[DATA SUPPLIED]
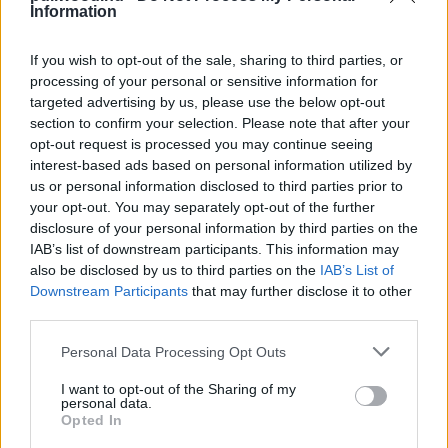
Osztag - Kritika
Information
Hír
| 2021.08.05 09:00
If you wish to opt-out of the sale, sharing to third parties, or
Tényleg bárki meghalhat az új
processing of your personal or sensitive information for
Öngyilkos Osztagban
targeted advertising by us, please use the below opt-out
Hír
| 2021.07.28 20:00
section to confirm your selection. Please note that after your
opt-out request is processed you may continue seeing
Ma Rainey: A blues nagyasszonya
interest-based ads based on personal information utilized by
- Kritika
us or personal information disclosed to third parties prior to
Hír
| 2020.12.24 09:00
your opt-out. You may separately opt-out of the further
disclosure of your personal information by third parties on the
Megérkezett az első előzetes
IAB’s list of downstream participants. This information may
Chadwick Boseman utolsó
also be disclosed by us to third parties on the
IAB’s List of
filmjéhez, a Ma Rainey-hez
Downstream Participants
that may further disclose it to other
third parties.
Hír
| 2020.10.20 20:00
Please note that this website/app uses one or more Google
Personal Data Processing Opt Outs
Megérkeztek az első képek
services and may gather and store information including but
Chadwick Boseman utolsó
not limited to your visit or usage behaviour. You may click to
I want to opt-out of the Sharing of my
filmjéből
personal data.
grant or deny consent to Google and its third-party tags to
Opted In
Hír
| 2020.10.03 08:00
use your data for below specified purposes in below Google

[WORK TO COMPLETE]
Retype all of the material above precisely as it reads. Pictures are not part of the copy.

[TASK ANSWER]
Osztag - Kritika
Information
Hír
| 2021.08.05 09:00
If you wish to opt-out of the sale, sharing to third parties, or
Tényleg bárki meghalhat az új
processing of your personal or sensitive information for
Öngyilkos Osztagban
targeted advertising by us, please use the below opt-out
Hír
| 2021.07.28 20:00
section to confirm your selection. Please note that after your
opt-out request is processed you may continue seeing
Ma Rainey: A blues nagyasszonya
interest-based ads based on personal information utilized by
- Kritika
us or personal information disclosed to third parties prior to
Hír
| 2020.12.24 09:00
your opt-out. You may separately opt-out of the further
disclosure of your personal information by third parties on the
Megérkezett az első előzetes
IAB’s list of downstream participants. This information may
Chadwick Boseman utolsó
also be disclosed by us to third parties on the
IAB’s List of
filmjéhez, a Ma Rainey-hez
Downstream Participants
that may further disclose it to other
third parties.
Hír
| 2020.10.20 20:00
Please note that this website/app uses one or more Google
Personal Data Processing Opt Outs
Megérkeztek az első képek
services and may gather and store information including but
Chadwick Boseman utolsó
not limited to your visit or usage behaviour. You may click to
I want to opt-out of the Sharing of my
filmjéből
personal data.
grant or deny consent to Google and its third-party tags to
Opted In
Hír
| 2020.10.03 08:00
use your data for below specified purposes in below Google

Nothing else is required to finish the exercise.